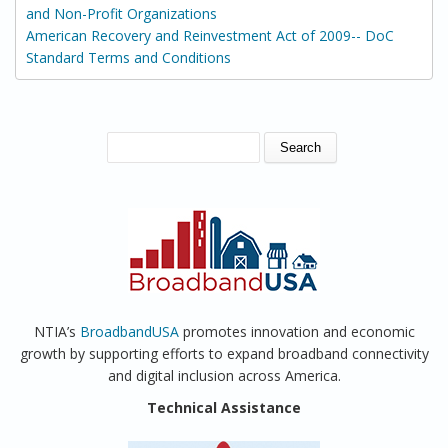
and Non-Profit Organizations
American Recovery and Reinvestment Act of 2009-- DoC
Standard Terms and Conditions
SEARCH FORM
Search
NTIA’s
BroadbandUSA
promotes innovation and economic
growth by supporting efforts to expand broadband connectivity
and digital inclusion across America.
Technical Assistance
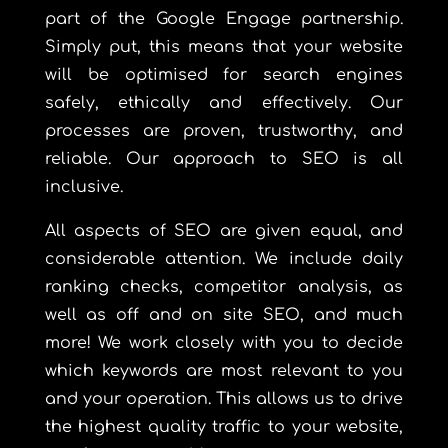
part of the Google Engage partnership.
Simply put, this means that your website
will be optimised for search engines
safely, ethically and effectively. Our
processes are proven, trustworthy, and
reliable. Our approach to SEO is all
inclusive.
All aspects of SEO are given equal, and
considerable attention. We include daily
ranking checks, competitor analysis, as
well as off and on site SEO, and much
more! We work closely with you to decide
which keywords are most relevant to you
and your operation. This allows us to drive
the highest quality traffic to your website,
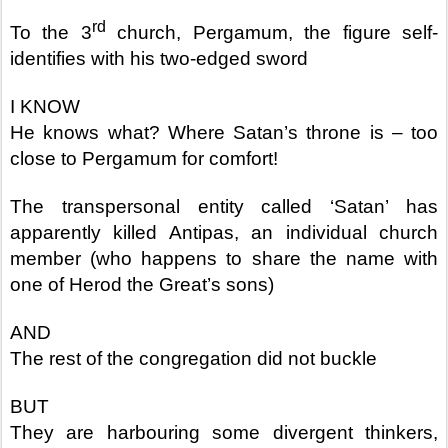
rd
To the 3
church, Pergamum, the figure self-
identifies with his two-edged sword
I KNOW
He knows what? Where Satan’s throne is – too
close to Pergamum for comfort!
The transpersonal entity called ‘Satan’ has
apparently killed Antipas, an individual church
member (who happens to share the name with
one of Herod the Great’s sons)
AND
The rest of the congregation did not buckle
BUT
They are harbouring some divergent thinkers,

◆ ◆ ◆

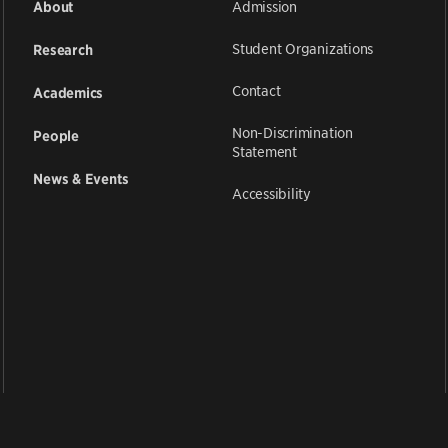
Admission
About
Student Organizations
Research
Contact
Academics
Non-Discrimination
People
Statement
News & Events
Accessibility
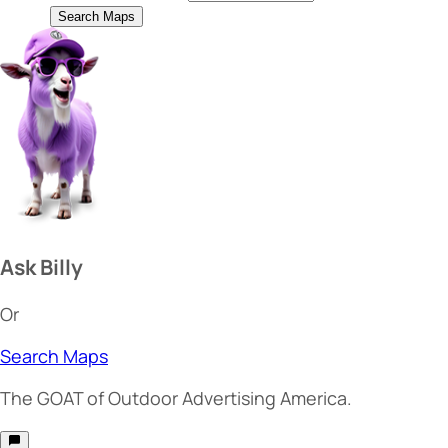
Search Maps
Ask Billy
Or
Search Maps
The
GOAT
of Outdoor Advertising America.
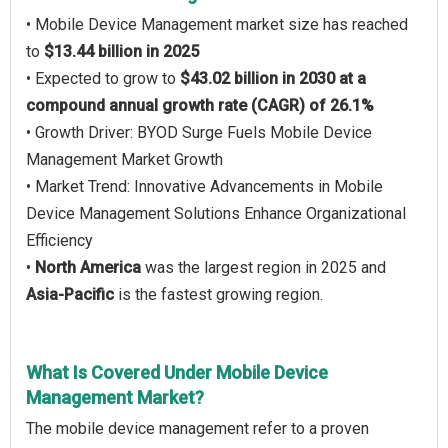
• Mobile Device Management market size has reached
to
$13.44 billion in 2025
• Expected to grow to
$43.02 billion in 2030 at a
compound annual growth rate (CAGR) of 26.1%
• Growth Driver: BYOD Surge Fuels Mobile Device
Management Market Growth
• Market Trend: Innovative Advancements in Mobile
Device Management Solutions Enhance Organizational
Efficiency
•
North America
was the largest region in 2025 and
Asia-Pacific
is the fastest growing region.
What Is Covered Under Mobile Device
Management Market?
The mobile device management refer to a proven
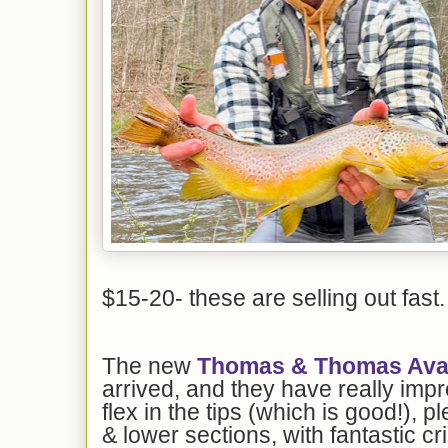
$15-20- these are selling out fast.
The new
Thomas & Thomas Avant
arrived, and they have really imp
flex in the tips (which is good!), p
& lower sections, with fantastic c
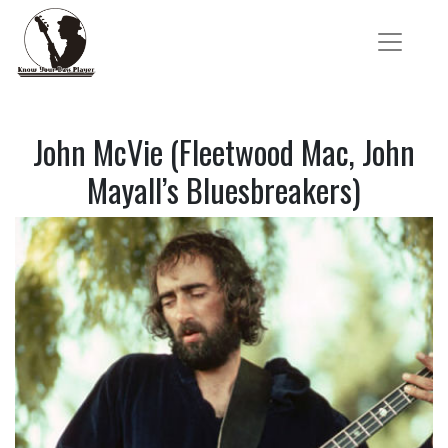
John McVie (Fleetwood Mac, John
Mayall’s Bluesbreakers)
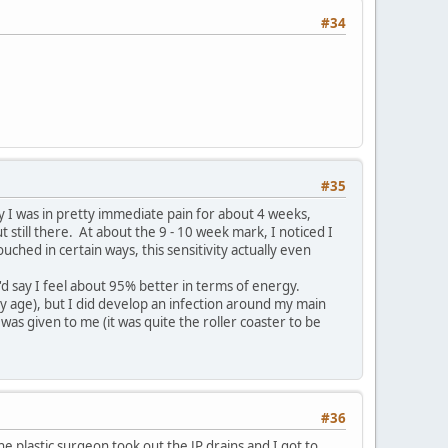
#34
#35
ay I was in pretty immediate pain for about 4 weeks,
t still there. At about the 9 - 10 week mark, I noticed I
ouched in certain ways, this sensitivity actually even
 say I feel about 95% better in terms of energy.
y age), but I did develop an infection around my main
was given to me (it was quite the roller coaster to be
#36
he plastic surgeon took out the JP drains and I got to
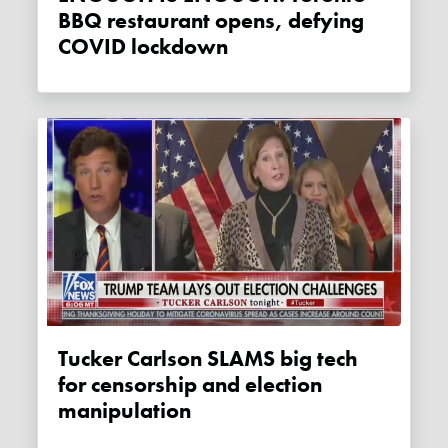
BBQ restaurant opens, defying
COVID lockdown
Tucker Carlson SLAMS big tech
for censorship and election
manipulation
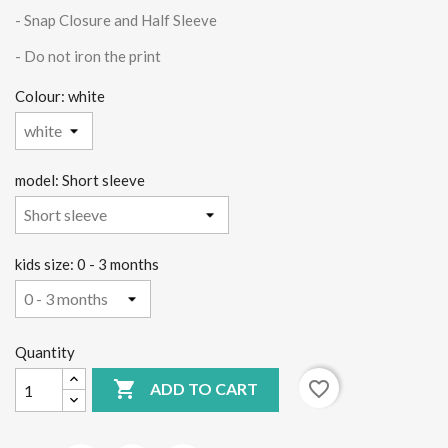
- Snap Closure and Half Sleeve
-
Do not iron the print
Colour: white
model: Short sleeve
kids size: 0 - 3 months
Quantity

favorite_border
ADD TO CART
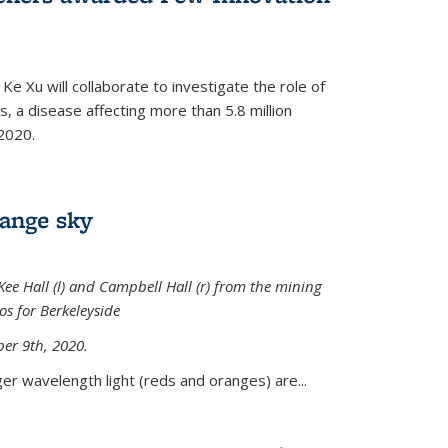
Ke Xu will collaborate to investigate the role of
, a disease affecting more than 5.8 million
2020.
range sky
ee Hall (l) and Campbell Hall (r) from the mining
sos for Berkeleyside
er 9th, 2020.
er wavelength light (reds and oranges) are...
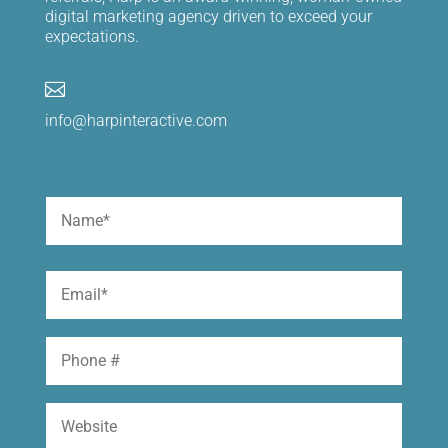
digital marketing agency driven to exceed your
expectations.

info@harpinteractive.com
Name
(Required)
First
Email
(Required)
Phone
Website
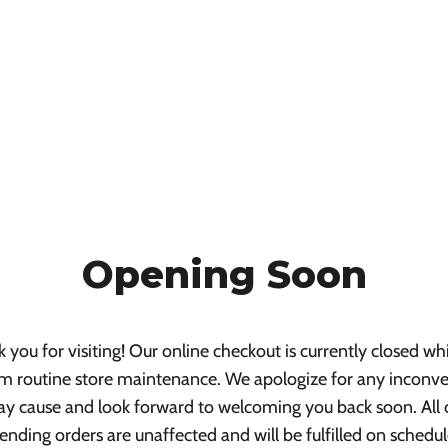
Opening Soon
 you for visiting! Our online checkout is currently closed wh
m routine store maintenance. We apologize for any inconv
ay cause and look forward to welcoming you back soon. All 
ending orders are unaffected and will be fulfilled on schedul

◆ ◆ ◆

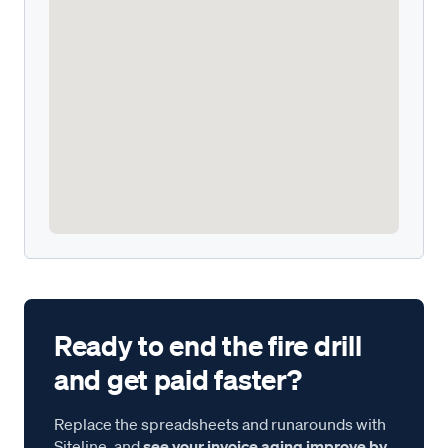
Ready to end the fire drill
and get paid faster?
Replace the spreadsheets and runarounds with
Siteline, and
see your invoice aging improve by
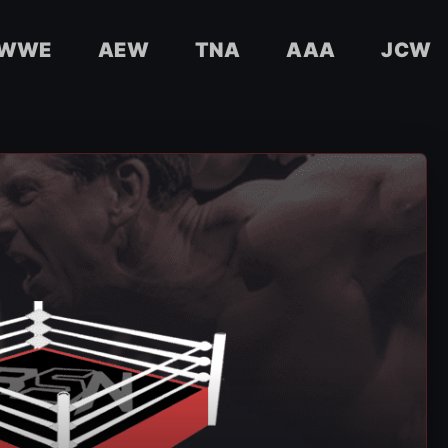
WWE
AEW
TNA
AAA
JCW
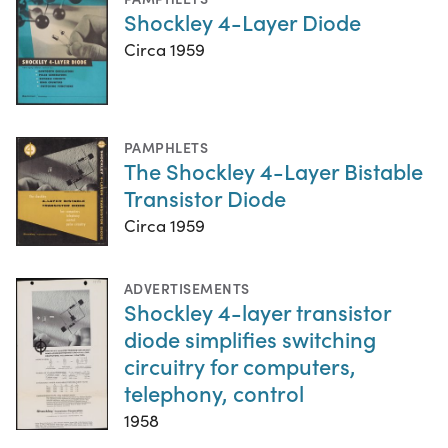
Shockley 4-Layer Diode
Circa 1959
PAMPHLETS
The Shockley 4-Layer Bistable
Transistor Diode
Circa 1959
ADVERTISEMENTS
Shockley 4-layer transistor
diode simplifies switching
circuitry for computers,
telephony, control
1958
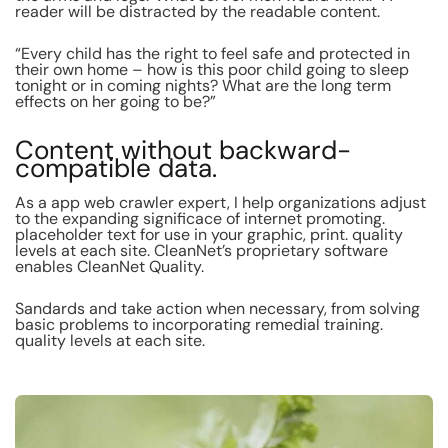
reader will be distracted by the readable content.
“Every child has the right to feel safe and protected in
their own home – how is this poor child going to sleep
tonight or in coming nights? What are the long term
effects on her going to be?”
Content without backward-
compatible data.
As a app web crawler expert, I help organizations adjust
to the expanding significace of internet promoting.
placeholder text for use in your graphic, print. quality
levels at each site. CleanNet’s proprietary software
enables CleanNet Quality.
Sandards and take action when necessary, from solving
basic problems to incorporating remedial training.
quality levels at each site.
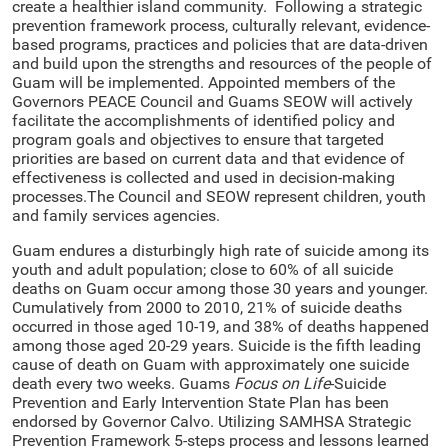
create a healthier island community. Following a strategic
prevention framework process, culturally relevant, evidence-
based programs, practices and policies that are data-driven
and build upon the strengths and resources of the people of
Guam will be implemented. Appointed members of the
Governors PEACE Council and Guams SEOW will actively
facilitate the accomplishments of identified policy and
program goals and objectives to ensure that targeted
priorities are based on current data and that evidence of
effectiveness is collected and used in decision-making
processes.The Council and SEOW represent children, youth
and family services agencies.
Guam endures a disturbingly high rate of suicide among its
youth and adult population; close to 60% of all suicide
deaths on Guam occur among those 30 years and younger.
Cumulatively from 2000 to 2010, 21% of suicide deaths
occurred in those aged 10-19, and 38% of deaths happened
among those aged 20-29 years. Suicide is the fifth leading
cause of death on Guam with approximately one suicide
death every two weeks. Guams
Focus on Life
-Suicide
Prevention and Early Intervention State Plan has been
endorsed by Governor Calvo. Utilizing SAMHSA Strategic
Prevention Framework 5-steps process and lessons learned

◆ ◆ ◆

▶ What is required
Pictures aside, print exactly the lines above starting with the one containing "Replace the spreadsheets and runarounds with" and going on through the one containing "Prevention and Early".

▶ Output
Replace the spreadsheets and runarounds with
Siteline, and
see your invoice aging improve by
WWE
AEW
TNA
AAA
JCW
Shockley 4-Layer Diode
Circa 1959
PAMPHLETS
The Shockley 4-Layer Bistable
Transistor Diode
Circa 1959
ADVERTISEMENTS
Shockley 4-layer transistor
diode simplifies switching
circuitry for computers,
telephony, control
1958
reader will be distracted by the readable content.
“Every child has the right to feel safe and protected in
their own home – how is this poor child going to sleep
tonight or in coming nights? What are the long term
effects on her going to be?”
Content without backward-
compatible data.
As a app web crawler expert, I help organizations adjust
to the expanding significace of internet promoting.
placeholder text for use in your graphic, print. quality
levels at each site. CleanNet’s proprietary software
enables CleanNet Quality.
Sandards and take action when necessary, from solving
basic problems to incorporating remedial training.
quality levels at each site.
create a healthier island community. Following a strategic
prevention framework process, culturally relevant, evidence-
based programs, practices and policies that are data-driven
and build upon the strengths and resources of the people of
Guam will be implemented. Appointed members of the
Governors PEACE Council and Guams SEOW will actively
facilitate the accomplishments of identified policy and
program goals and objectives to ensure that targeted
priorities are based on current data and that evidence of
effectiveness is collected and used in decision-making
processes.The Council and SEOW represent children, youth
and family services agencies.
Guam endures a disturbingly high rate of suicide among its
youth and adult population; close to 60% of all suicide
deaths on Guam occur among those 30 years and younger.
Cumulatively from 2000 to 2010, 21% of suicide deaths
occurred in those aged 10-19, and 38% of deaths happened
among those aged 20-29 years. Suicide is the fifth leading
cause of death on Guam with approximately one suicide
death every two weeks. Guams
Focus on Life
-Suicide
Prevention and Early Intervention State Plan has been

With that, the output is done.